The Julius Rosenwald Fund and the Transformation of Educational Funding in the South, 1910-1950
Mark Schultz

About the research

Award

NAEd/Spencer Postdoctoral Fellowship

Award Year

2001

Institution

Lewis University

Primary Discipline

History
What value did tenant farmers lay on education? What, in their experience did education gain for them? This paper will describe one facet of a larger study of race relations in one rural Georgia county from 1900-1950. It is based on nearly 200 interviews with elderly residents of and migrants from this county, as well as traditional sources. During the 1910s and 1920s, half of all African American students in Hancock County dropped out of school by fourth grade, half of all white students by sixth grade. For some, direct limitations placed by planters ended their educations. Most interviewees, however, when asked why they quit referred primarily to the high cost of educating a child in an economy which counted children as an indispensable part of a family’s work force. Many interviewees could find little value in education on the farm. Some referred to the control it gave them in managing their own affairs, believing that better educated tenants were less likely to be targeted by unscrupulous landlords. But the real dividends were not to be had on the farm at all, but in the North. There, possession of a high school or even an eighth grade education opened up a far more hopeful opportunity structure than that faced by most poor migrants.
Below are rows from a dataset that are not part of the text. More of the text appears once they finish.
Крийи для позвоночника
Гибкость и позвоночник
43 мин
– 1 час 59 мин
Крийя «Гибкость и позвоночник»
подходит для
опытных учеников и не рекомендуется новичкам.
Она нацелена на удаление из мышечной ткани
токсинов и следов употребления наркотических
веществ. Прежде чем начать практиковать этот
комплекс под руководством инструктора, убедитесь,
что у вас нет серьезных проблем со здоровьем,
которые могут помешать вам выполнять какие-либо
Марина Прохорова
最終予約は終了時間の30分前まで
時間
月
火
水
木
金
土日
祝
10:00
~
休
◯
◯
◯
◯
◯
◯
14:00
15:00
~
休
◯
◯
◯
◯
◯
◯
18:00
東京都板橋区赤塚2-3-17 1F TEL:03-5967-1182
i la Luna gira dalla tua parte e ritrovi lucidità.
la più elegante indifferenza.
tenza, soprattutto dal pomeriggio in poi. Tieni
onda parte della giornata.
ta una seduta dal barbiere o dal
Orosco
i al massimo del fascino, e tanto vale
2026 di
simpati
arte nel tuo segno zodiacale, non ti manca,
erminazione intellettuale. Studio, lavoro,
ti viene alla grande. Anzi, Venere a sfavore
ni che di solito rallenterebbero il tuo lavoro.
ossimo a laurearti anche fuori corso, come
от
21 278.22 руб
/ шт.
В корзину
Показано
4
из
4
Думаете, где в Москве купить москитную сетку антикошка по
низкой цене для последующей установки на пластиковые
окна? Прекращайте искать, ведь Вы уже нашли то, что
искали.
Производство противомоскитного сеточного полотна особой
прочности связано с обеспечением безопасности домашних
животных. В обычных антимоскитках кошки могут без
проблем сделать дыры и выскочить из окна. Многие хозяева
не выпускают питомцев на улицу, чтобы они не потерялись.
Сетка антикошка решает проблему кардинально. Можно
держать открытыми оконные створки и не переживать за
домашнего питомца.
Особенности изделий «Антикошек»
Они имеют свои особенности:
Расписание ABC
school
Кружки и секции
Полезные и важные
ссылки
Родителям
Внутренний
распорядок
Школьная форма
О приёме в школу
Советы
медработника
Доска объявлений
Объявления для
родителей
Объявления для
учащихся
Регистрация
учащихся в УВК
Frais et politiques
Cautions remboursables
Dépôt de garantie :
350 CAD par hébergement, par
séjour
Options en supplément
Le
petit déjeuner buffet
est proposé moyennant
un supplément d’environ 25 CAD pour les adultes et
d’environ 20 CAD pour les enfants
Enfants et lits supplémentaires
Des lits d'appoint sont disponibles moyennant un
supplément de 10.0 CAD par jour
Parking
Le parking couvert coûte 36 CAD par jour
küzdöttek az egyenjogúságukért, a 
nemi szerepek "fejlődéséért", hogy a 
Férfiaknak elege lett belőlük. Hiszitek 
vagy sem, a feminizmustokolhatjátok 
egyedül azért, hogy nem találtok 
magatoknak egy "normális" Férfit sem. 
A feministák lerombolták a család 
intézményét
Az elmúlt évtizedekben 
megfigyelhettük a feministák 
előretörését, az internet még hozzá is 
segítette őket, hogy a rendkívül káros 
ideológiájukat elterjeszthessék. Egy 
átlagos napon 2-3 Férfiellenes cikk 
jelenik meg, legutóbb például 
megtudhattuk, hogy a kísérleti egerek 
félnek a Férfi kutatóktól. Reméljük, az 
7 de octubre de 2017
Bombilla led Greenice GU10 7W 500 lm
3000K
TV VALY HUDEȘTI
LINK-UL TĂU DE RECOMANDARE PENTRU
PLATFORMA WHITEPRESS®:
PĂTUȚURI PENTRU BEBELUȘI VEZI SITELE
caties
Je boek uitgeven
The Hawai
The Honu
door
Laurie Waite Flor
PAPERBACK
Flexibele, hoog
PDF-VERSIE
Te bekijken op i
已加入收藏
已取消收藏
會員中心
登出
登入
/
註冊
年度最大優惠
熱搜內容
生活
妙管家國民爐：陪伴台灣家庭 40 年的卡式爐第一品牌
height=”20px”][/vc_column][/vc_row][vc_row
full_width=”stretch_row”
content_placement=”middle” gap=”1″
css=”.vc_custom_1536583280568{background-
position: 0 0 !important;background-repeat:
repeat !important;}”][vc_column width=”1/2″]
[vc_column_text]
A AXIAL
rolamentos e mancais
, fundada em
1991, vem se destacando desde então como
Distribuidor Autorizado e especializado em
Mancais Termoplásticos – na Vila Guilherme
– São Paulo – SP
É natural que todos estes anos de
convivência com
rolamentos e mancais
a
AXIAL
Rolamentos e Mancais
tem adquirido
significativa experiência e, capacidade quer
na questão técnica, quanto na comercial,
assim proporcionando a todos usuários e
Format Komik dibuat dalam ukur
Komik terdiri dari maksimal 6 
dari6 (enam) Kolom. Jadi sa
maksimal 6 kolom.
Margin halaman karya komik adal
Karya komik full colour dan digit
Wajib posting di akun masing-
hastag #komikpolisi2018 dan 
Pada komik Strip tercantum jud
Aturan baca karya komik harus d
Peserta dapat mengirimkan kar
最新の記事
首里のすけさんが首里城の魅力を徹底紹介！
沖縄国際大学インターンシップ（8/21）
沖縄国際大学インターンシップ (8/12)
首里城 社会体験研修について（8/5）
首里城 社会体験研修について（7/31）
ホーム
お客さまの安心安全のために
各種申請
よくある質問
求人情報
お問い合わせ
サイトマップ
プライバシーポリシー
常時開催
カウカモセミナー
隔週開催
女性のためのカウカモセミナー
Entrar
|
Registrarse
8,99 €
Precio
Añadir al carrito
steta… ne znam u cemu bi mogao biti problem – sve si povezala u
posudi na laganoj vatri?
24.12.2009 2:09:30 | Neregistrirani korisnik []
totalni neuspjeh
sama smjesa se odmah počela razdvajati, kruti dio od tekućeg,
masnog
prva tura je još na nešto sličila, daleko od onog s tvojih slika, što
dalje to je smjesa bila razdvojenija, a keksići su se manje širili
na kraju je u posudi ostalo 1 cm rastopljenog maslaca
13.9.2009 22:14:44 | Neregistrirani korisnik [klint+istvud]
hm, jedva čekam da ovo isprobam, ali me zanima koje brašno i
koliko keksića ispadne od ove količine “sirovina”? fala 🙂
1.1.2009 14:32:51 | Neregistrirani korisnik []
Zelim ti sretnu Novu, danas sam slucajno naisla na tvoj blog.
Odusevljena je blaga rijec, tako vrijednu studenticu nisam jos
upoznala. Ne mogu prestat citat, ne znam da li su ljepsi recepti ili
Education did create separation between those who climbed out of generations of poverty and those who did not—but only when they arrived in a new context, a context which their parents had frequently not anticipated when they accepted the sacrifice to send them to school.
About Mark Schultz
I earned an M.A. in history at the University of Georgia and a Ph.D. in history at the University of Chicago. I am turning my dissertation into a book, which will be published by the University of Illinois Press. It will be titled “Beyond Jim Crow; The Rural Face of White Supremacy, Hancock County Georgia, 1900-1950.” My research interests are African American and Southern history. I am particularly interested in the daily experience of race relations in the “Jim Crow” South, and the factors which allowed some rural African American families to break free from poverty and dependency. I am an assistant professor of history at Lewis University, near Chicago.